Being sealed, through marriage or by adoption, to a worthy man ordained to the Melchizedek Priesthood was vital to the Saints’ eternal membership in the kingdom of God. During Joseph Smith’s lifetime the only sealings into priesthood lineage were of women. (Men were not adopted into the priesthood lineage of other men until the Nauvoo Temple was completed.) Understandably, women desired to be sealed to one holding a high priesthood office hoping that it would be an indication of the man’s faithfulness.

At least ten women in Nauvoo chose to be sealed to Joseph Smith spiritually (for eternity, not mortality) in order to be connected to his priesthood lineage, yet remained physically with their husbands.[22] Some of these women – Ruth Vose Sayers, Mary Elizabeth Rollins Lightner, and perhaps Sarah Kingsley Howe Cleveland – were married to men who supported the Church but were not baptized members. Others – Sylvia Sessions Lyon, Patty Bartlett Sessions, Elvira Annie Cowles Holmes, and Zina Diantha Huntington Jacobs – were married to men who were members of the Church but were not Church leaders. One, Marinda Nancy Johnson Hyde, was the wife of an apostle. Joseph’s assurance to these women was that being sealed to him for eternity and adopted into his priesthood line would assure their own exaltation and benefit their husbands and children as well. After Joseph Smith’s death, five more women chose to be sealed to their husbands for mortality only and to Joseph for eternity.
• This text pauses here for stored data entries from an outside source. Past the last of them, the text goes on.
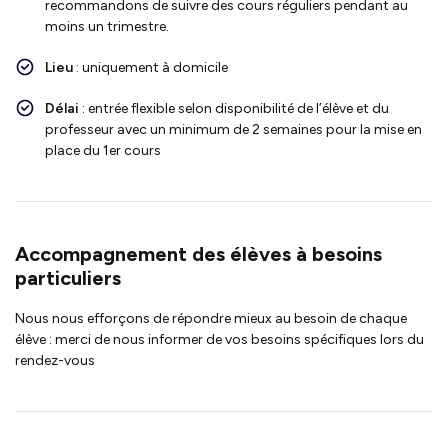
recommandons de suivre des cours réguliers pendant au
moins un trimestre.
Lieu
: uniquement à domicile
Délai
: entrée flexible selon disponibilité de l’élève et du
professeur avec un minimum de 2 semaines pour la mise en
place du 1er cours
Accompagnement des élèves à besoins
particuliers
Nous nous efforçons de répondre mieux au besoin de chaque
élève : merci de nous informer de vos besoins spécifiques lors du
rendez-vous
The application of these sealing principles, and the ability to receive the ordinances required for exaltation hinged on the Saints’ ability to administer the ordinances. On March 4, 1844, with an unending list of concerns ranging from poverty to mob violence, Joseph set the priorities when he told the Twelve “we need the Temple more than anything else.”[23] Three months later, the exterior walls of the temple were only partially completed when he and his brother Hyrum were murdered.[24] Joseph did not live to administer any sealing ordinances within the temple.

Wilford met Joseph Smith in 1834 and over the course of their eleven-year association he gained an unshakable testimony of Joseph’s role as a prophet who communicated revealed truths.[25] From 1834 to 1844 Wilford was a witness to the doctrines revealed to Joseph that moved the Saints forward in their understanding of God’s plan. He could not have imagined that forty-five years after Joseph’s death he would stand as the prophet of a new generation with the keys to unlock the heavens.

As prophet, Wilford relied on continuing revelation. Staying true to the purity of the restored gospel while being open to continual refinements and even corrections was a responsibility he understood well. He had witnessed Joseph’s adaptation to circumstances, such as the revelation on baptism for the dead. The initial revelation did not include practical details. The instructions on whether baptisms could be performed in the local river and streams changed once the temple font was prepared. The necessity of proper record keeping and the importance of witnesses were subsequently revealed, as was the need for women to act as proxies for women, and men for men.[26] In 1857 Wilford reflected on these events and explained, “All was not revealed at once, but the Lord showed the Prophet a principle, and the people acted upon it according to the light which they had.”[27]

Wilford approached changes in temple practices in the 1890s with the same matter-of-fact acknowledgment that the Saints were doing the best they could with the information they had at the time. Wilford described his perspective on the unfolding of gospel principles and doctrines this way: “When a boy begins his education at school he begins at the first rudiments, and continues to progress step by step. It is so with the student in the study of the everlasting Gospel. There were not many principles revealed to us when we first received it, but they were developed to us as fast as we were capable of making use of them.”[28]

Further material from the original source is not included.